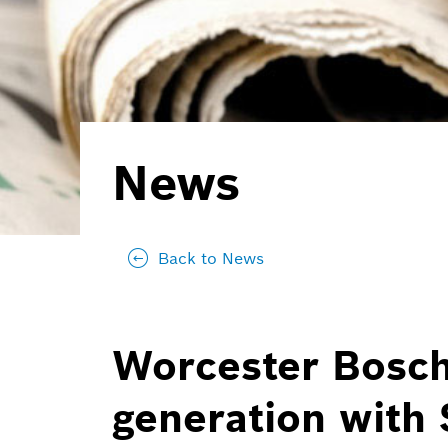
News
Back to News
Worcester Bosch
generation with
-*-*-
Work order: An exact reproduction of the data is required, with pictures excluded.

Solution to the problem:
News
Back to News
Worcester Bosch
generation with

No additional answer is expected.